Sequencing technology

  • The study at Mercy used Illumina’s HiSeq 2500 sequencer, which can generate 120 Gigabases in 27 hours. This was in 2012. The new Illumina HiSeq X Ten announced this year, aka the $1000 genome machine, can >1.6 Terabases in about the same time period (more than 10x the sequence data). That’s 16 human genomes every 3 days. Woah.
  • After adding on time for targeted, symptom-based data analysis, Kingsmore’s group was able to get the sequencing & interpretation time down under 50 hours.

Caveats

  • Mercy’s 50 hour turnaround time did NOT include transportation or data transfer time. And many hospitals, even large medical centers, do not own genome sequencers. Not surprising since the Illumina HiSeq X Ten costs $10 million to purchase. $10 million!
  • As you recall from my genome transfer experiment above, in many settings with traditional internet speeds, the time it takes to transfer a genome from sequencing facility to the person who ordered it (or in the case of Tute, to our cloud-based platform) it can take days or even longer depending on your internet speeds. In fact, it’s more common to mail hard drives full of genomes these days, than it is to transfer them electronically.

Personalized medicine: are we there yet?

Eventually, every newborn will get their genome sequenced, not just those in the newborn ICU. It just makes sense.
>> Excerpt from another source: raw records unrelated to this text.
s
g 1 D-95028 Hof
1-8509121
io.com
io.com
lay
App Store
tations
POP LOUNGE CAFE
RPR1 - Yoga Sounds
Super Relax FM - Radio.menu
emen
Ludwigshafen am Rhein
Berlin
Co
Kingsmore’s landmark study was published in 2012. A year later, in late 2013, the US goverment announced $25 million to push newborn sequencing forward. Even where we are now, at the beginning of the genome revolution, with genomic medicine in its infancy, the benefits are clear. The challenge is the data, including both the bioinformatics analysis AND the data transfer.
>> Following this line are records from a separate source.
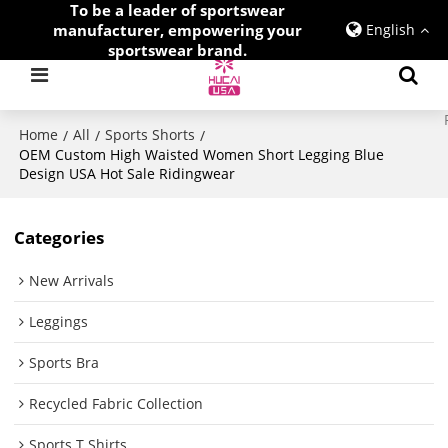
To be a leader of sportswear
manufacturer, empowering your
English
sportswear brand.
Home
All
Sports Shorts
/
/
/
OEM Custom High Waisted Women Short Legging Blue
Design USA Hot Sale Ridingwear
Categories
New Arrivals
Leggings
Sports Bra
Recycled Fabric Collection
Sports T Shirts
It used to take me days to download a genome from the lab, before I could even start to analyze it. Now, with google fiber, I can download a whole human genome in less than half an hour. That is a HUGE difference when someone’s health is on the line.

Until the day arrives where every hospital has one (or many) little desktop (or even handheld) genome sequencers, data transfer will continue to be a major bottleneck. In order to realize the promise of rapid genome sequencing in the ICU, we need gigabit internet connections on both ends.